McCaskill proposes inspector general to keep US Senate honest

Sen. Claire McCaskill is calling for an auditor to be appointed to watch over the U.S. Senate, saying the chamber should be held to the same scrutiny as dozens of other government agencies.

The Missouri Democrat proposed the legislation last week as her latest foray into expanding government transparency. The proposed Senate inspector general would be responsible for investigating, auditing and reviewing Senate operations to make sure taxpayer money is being spent wisely.

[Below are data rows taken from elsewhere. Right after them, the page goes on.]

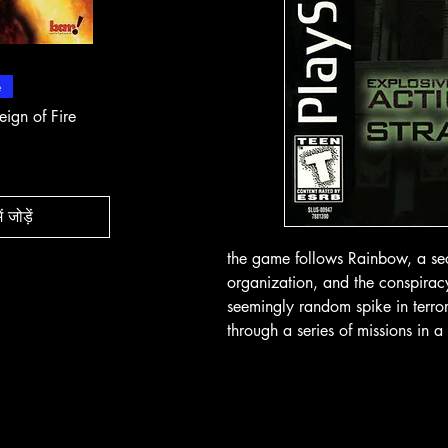
 दृश्य
त्वरित दृश्य
त्वरित
e
In-Store & Online
In-Store & Online
eign of Fire
PlayStation 2 - Rapala Pro
PlayStation 2 - 
Fishing
Rogue Agent
मूल्य
मूल्य
$ 10.71
$ 10.71
ं जोड़ें
कार्ट में जोड़ें
कार्ट मे
the game follows Rainbow, a secr
organization, and the conspirac
seemingly random spike in terror
through a series of missions in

"Inspectors generals are the watchdogs for taxpayers, finding waste and fraud and abuse in the way that taxpayers' money is spent," said McCaskill, a former prosecutor and Missouri state auditor. "We need an inspector general for the United States Senate to look at the operations of the legislative branch, to make sure that we're using money wisely, that we're not wasting it -- that we have the same kind of accountability on us that we have supported in the rest of government."

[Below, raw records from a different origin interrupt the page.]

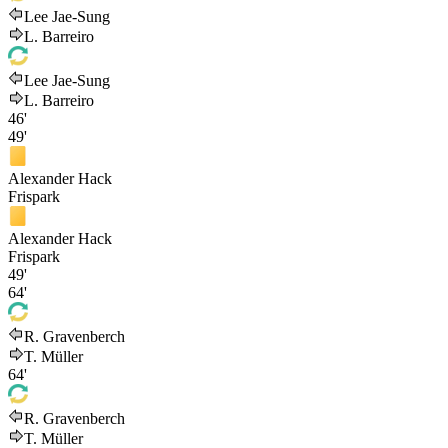
Lee Jae-Sung
L. Barreiro
Lee Jae-Sung
L. Barreiro
46'
49'
Alexander Hack
Frispark
Alexander Hack
Frispark
49'
64'
R. Gravenberch
T. Müller
64'
R. Gravenberch
T. Müller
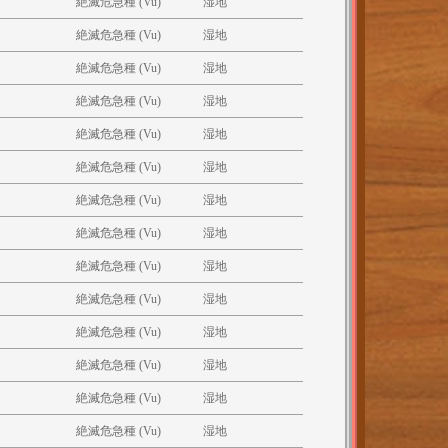
絶滅危急種 (Vu)
湿地
絶滅危急種 (Vu)
湿地
絶滅危急種 (Vu)
湿地
絶滅危急種 (Vu)
湿地
絶滅危急種 (Vu)
湿地
絶滅危急種 (Vu)
湿地
絶滅危急種 (Vu)
湿地
絶滅危急種 (Vu)
湿地
絶滅危急種 (Vu)
湿地
絶滅危急種 (Vu)
湿地
絶滅危急種 (Vu)
湿地
絶滅危急種 (Vu)
湿地
絶滅危急種 (Vu)
湿地
絶滅危急種 (Vu)
湿地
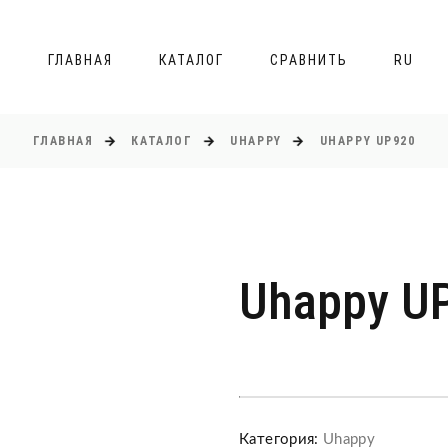
ГЛАВНАЯ
КАТАЛОГ
СРАВНИТЬ
RU
ГЛАВНАЯ
КАТАЛОГ
UHAPPY
UHAPPY UP920
Uhappy U
Категория:
Uhappy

The inspector general would report any findings on waste to the entire Senate.

McCaskill's plan is the latest installment in her proposals to expand protections for whistleblowers, ban earmarks and increase scrutiny on the federal government's relationships with contractors in battle zones abroad.

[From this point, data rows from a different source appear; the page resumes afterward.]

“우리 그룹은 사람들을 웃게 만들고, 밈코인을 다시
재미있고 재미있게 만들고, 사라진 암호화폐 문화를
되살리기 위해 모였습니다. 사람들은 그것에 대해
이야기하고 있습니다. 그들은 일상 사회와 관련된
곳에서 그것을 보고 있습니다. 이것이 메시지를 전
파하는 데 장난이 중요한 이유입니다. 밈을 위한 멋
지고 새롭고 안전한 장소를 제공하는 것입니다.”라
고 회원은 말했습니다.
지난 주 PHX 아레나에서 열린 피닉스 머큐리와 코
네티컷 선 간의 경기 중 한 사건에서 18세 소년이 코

But not everyone may be thrilled with the idea of an IG for the Senate.

Leslie Paige, spokeswoman with Citizens Against Government Waste, suggested some lawmakers would resist the idea. But, while she questioned whether a Senate auditor would ever make any significant progress on the job, Paige said the push for a Senate IG could be worthwhile just for the sake of making lawmakers uncomfortable.

"If she really wants to stink up the joint, and I highly recommend she keep doing that, she could be a real thorn in their side" by pointing out the Senate doesn't abide by the same rules as other agencies, she said.

But Paige said junkets and other spending needs to be examined, too. She questioned whether IG reports, and the new bureaucracy that would support such an office, would lead to meaningful corrective action.

"They'll just say, 'Thank you very much, and I'll toss it in the circular file,'" she said.